Drizly has agreed to tighten its data security practices after federal regulators accused the alcohol delivery company and its CEO of security breaches related to a 2020 data breach that exposed the personal information of 2.5 million customers.

The Federal Trade Commission said Monday it has reached a proposed consent agreement with Drizly, a Boston-based subsidiary of Uber that offers delivery of beer, wine and other alcoholic beverages to consumers who are of legal drinking age. The FTC alleges that the company and its CEO, James Corey Relas, were warned of security problems two years before the 2020 hack, but failed to take steps to protect consumer data.

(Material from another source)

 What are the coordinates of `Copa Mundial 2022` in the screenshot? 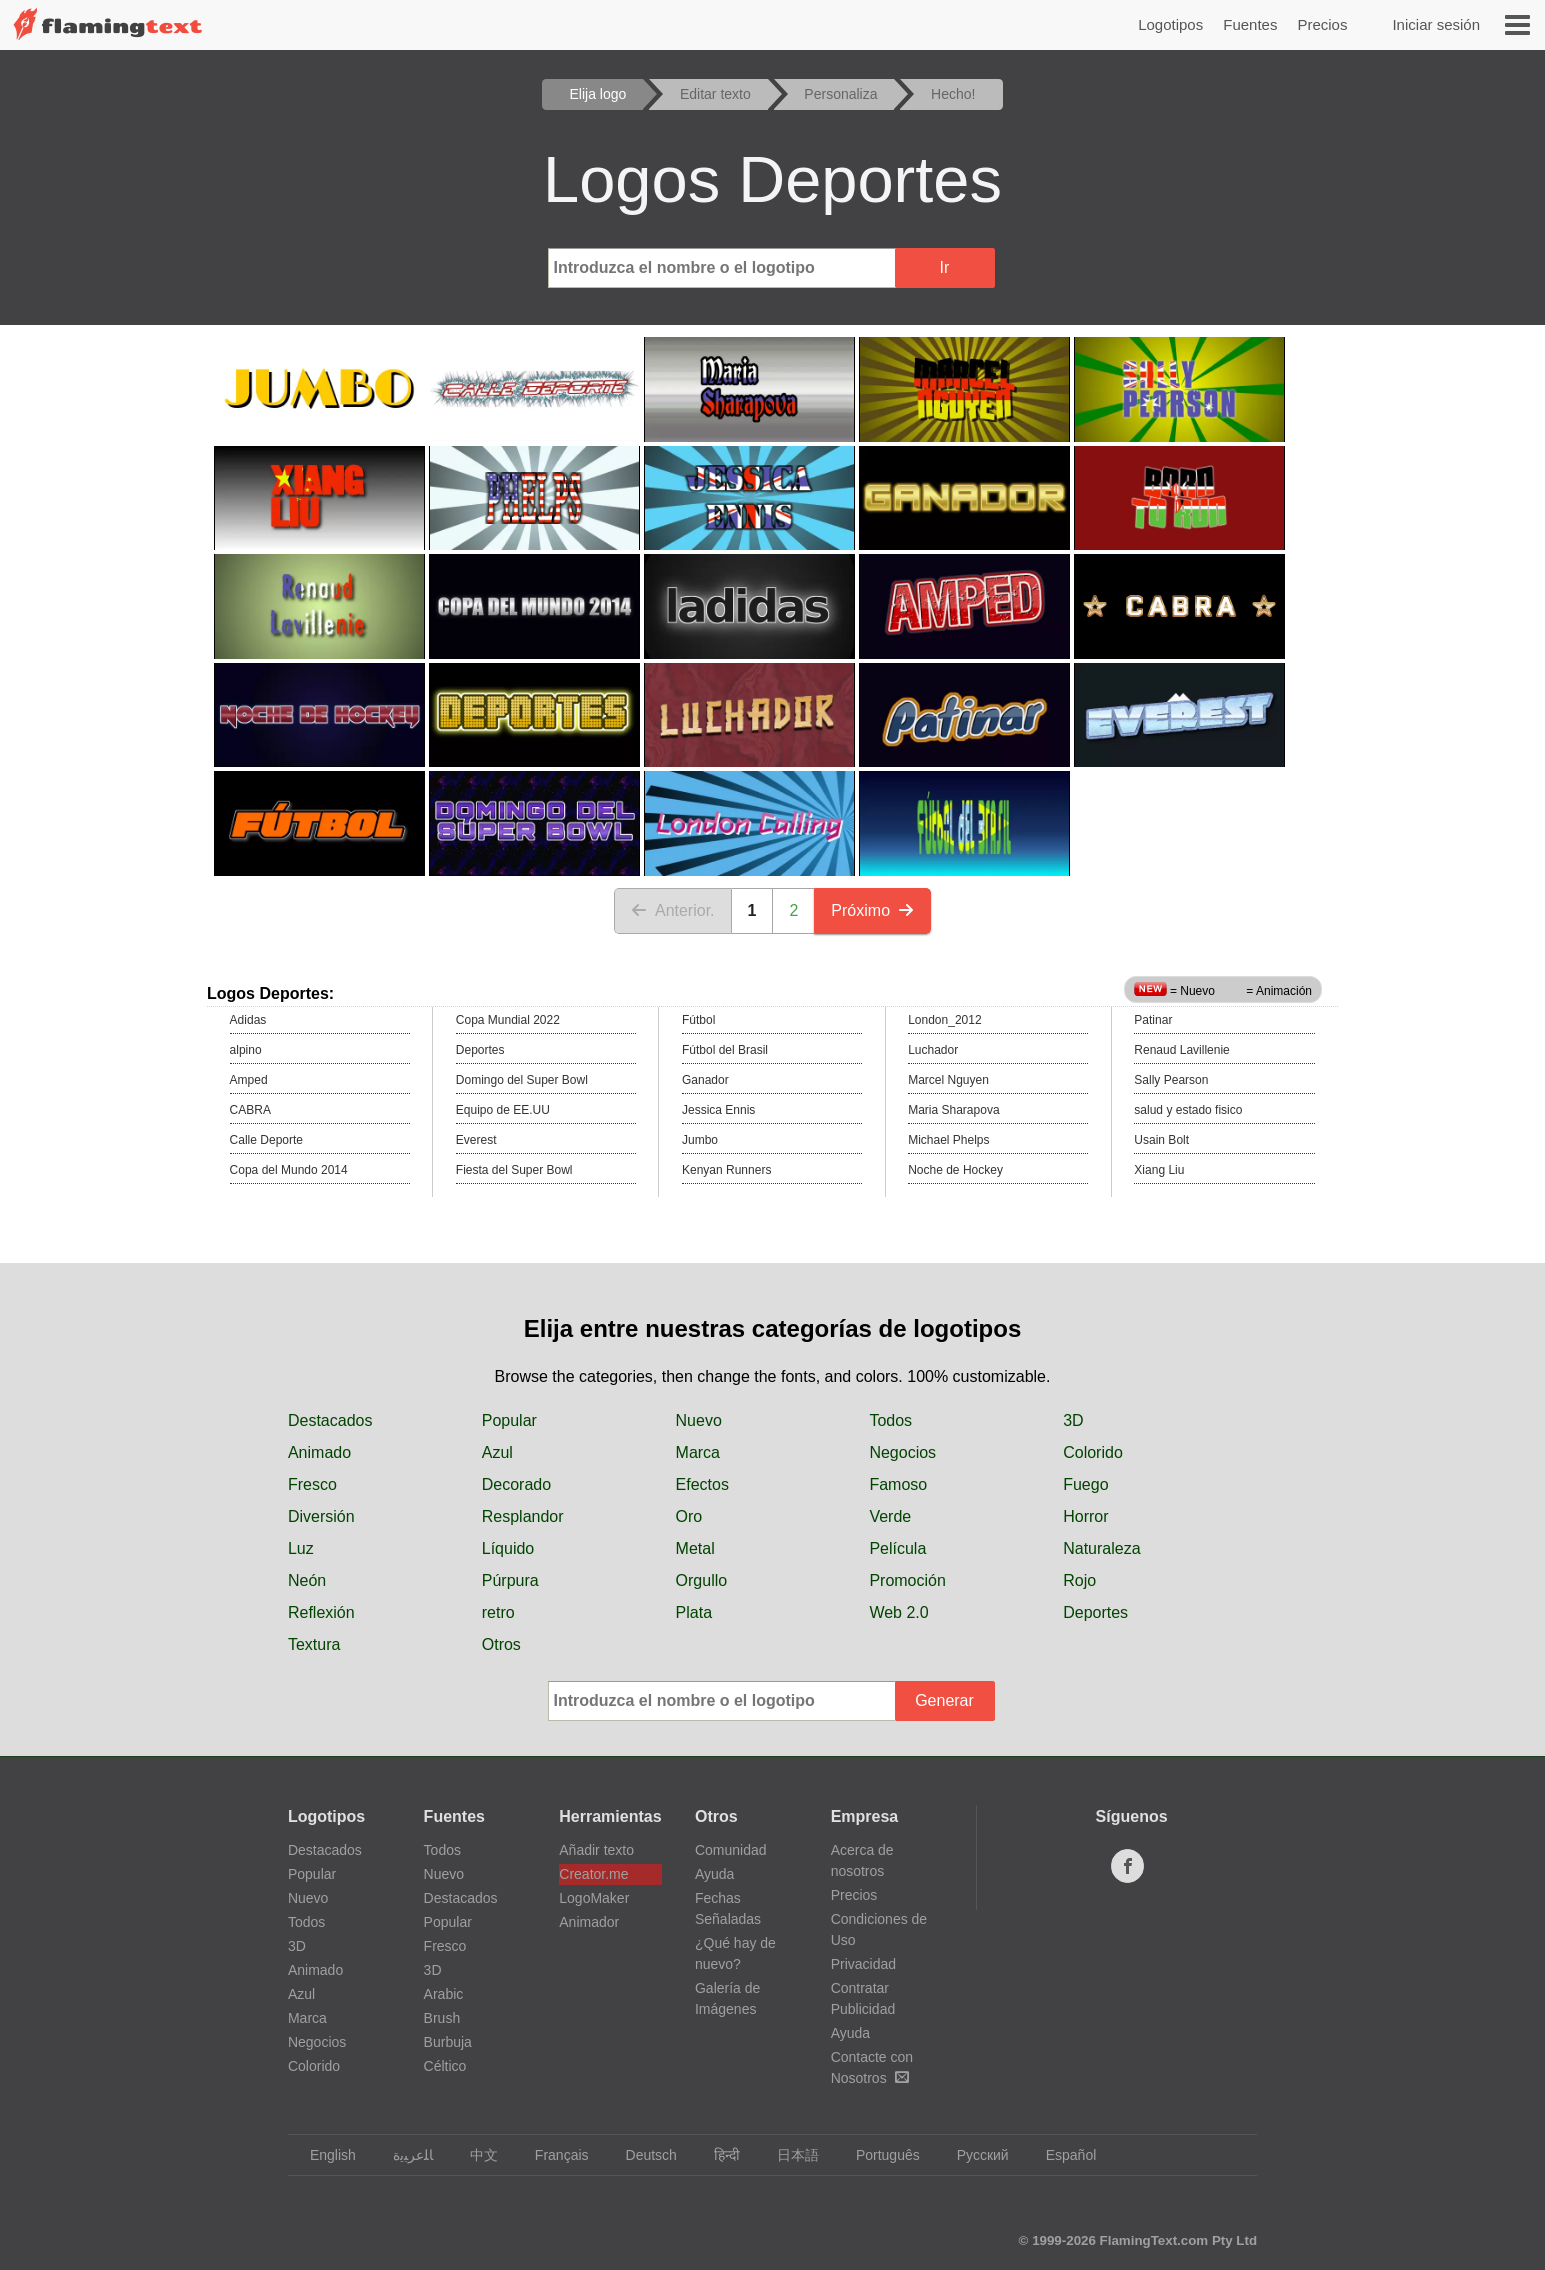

The proposed order limits the information the company can collect and store and requires Drizzly to implement a comprehensive data security program and destroy unnecessary data. The FTC said the proposed order would also require Relas to comply with certain data security requirements “for his role in managing the illegal business practices.”

“Our proposed order against Drizly not only limits what the company can retain and recover going forward, but also ensures that the CEO faces consequences for the company’s negligence,” Samuel Levin, director of the FTC’s Bureau of Consumer Protection, said in a statement. “CEOs using security shortcuts should take note.”

In 2020, Drizly confirmed that the hacker obtained some personal customer data, including emails, dates of birth, passwords and in some cases addresses.

“At Drizly, we take consumer privacy and security very seriously and are excited to put this 2020 event behind us,” a Drizly spokesperson said in a statement.

Uber bought Drizly for 1.1 billion dollars 2021 year.